Les disciplines STIM prennent racine
Une politique volontariste que salue Herine OTIENO, la directrice des programmes de formation des enseignants au très élitiste Institut africain des sciences mathématiques (African Institute for Mathematical Sciences, plus connu sous l’acronyme AIMS) de Kigali. « Le Rwanda a délibérément investi dans la promotion des cours de STIM dans les écoles, non seulement dans les villes mais aussi dans tout le pays. Les [Smart Classrooms] , les enseignants formés et les environnements d'étude facilités par des programmes tels que les programmes d'alimentation scolaire, entre autres, ont permis aux étudiants et aux enseignants de suivre plus facilement les cours de STIM, qui nécessitent généralement beaucoup de ressources », se félicite la responsable pédagogique.
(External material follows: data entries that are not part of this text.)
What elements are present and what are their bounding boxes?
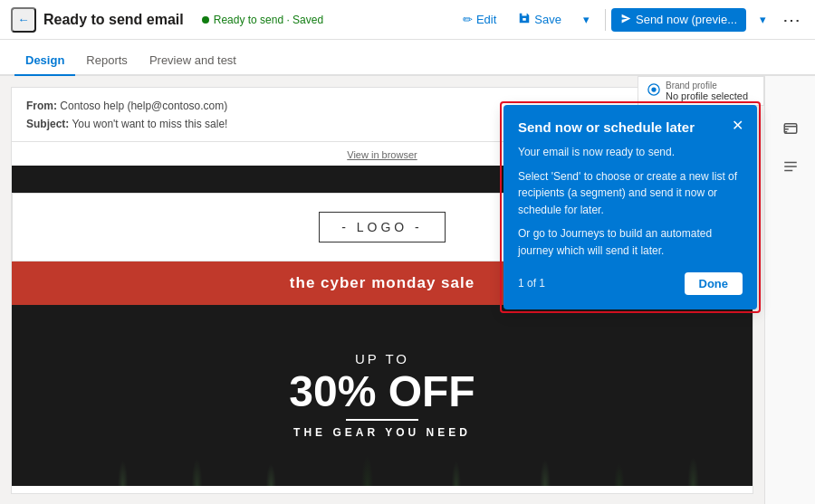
- popup-close-button[interactable]: ✕: [726, 114, 748, 136]
- popup-counter: 1 of 1: [518, 277, 545, 290]
- page-title: Ready to send email: [43, 12, 184, 28]
- popup-body-3: Or go to Journeys to build an automated …: [518, 225, 743, 259]
- more-icon: ⋯: [782, 9, 801, 31]
- email-promo-section: UP TO 30% OFF THE GEAR YOU NEED: [12, 305, 753, 486]
- tab-reports[interactable]: Reports: [75, 46, 139, 76]
- save-chevron-button[interactable]: ▾: [574, 7, 599, 33]
- main-content: From: Contoso help (help@contoso.com) Su…: [0, 76, 815, 504]
- brand-profile-label: Brand profile: [666, 81, 748, 90]
- promo-text: UP TO 30% OFF THE GEAR YOU NEED: [289, 351, 475, 439]
- popup-done-button[interactable]: Done: [685, 272, 743, 295]
- send-chevron-button[interactable]: ▾: [750, 7, 775, 33]
- send-button[interactable]: Send now (previe...: [611, 8, 746, 32]
- popup-body-1: Your email is now ready to send.: [518, 144, 743, 161]
- save-button[interactable]: Save: [509, 7, 570, 32]
- tab-preview-and-test[interactable]: Preview and test: [139, 46, 247, 76]
- popup-footer: 1 of 1 Done: [518, 272, 743, 295]
- svg-point-1: [651, 87, 656, 91]
- promo-divider: [346, 419, 418, 421]
- top-bar: ← Ready to send email Ready to send · Sa…: [0, 0, 815, 40]
- popup-title: Send now or schedule later: [518, 119, 743, 135]
- close-icon: ✕: [732, 117, 743, 134]
- toolbar-list-button[interactable]: [774, 150, 807, 183]
- brand-profile-info: Brand profile No profile selected: [666, 81, 748, 101]
- toolbar-divider: [605, 9, 606, 31]
- send-icon: [620, 13, 632, 27]
- tab-bar: Design Reports Preview and test: [0, 40, 815, 76]
- logo-box: - LOGO -: [319, 212, 446, 242]
- toolbar-users-button[interactable]: [774, 112, 807, 145]
- from-value: Contoso help (help@contoso.com): [60, 100, 227, 112]
- back-button[interactable]: ←: [11, 7, 36, 33]
- promo-percent: 30% OFF: [289, 370, 475, 414]
- subject-value: You won't want to miss this sale!: [72, 118, 227, 130]
- popup-container: ✕ Send now or schedule later Your email …: [500, 101, 761, 313]
- brand-profile-icon: [647, 83, 660, 99]
- chevron-down-icon: ▾: [583, 13, 590, 26]
- brand-profile-value: No profile selected: [666, 90, 748, 101]
- popup-body-2: Select 'Send' to choose or create a new …: [518, 168, 743, 219]
- popup-body: Your email is now ready to send. Select …: [518, 144, 743, 260]
- top-bar-actions: ✏ Edit Save ▾ Send now (previe... ▾: [454, 7, 804, 33]
- from-label: From:: [26, 100, 57, 112]
- save-icon: [518, 12, 531, 27]
- send-schedule-popup: ✕ Send now or schedule later Your email …: [503, 105, 757, 309]
- status-indicator: Ready to send · Saved: [202, 14, 323, 26]
- pencil-icon: ✏: [463, 13, 473, 26]
- tab-design[interactable]: Design: [14, 46, 75, 76]
- right-panel: Brand profile No profile selected: [764, 76, 815, 504]
- subject-label: Subject:: [26, 118, 69, 130]
- popup-highlight-border: ✕ Send now or schedule later Your email …: [500, 101, 761, 313]
- edit-button[interactable]: ✏ Edit: [454, 8, 505, 31]
- more-options-button[interactable]: ⋯: [779, 7, 804, 33]
- promo-upto: UP TO: [289, 351, 475, 366]
- send-chevron-icon: ▾: [760, 13, 766, 26]
- status-text: Ready to send · Saved: [214, 14, 323, 26]
- status-dot: [202, 16, 209, 24]
- back-icon: ←: [17, 13, 29, 26]
- promo-subtext: THE GEAR YOU NEED: [289, 426, 475, 439]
Mieux, le nombre de filles suivant des cursus « STIM » a augmenté de manière significative au cours des dernières années ; à tel point que lors de la proclamation des résultats de l’examen national cette année, très orienté « sciences », la majorité des dix meilleurs élèves du pays étaient des filles. Pour Herine OTIENO, « c'est un indicateur fort que les disciplines STIM prennent racine », et ce même si « il y a encore des domaines à améliorer, notamment en termes de ressources, comme le ratio étudiants/manuels et les laboratoires pour les cours de sciences ».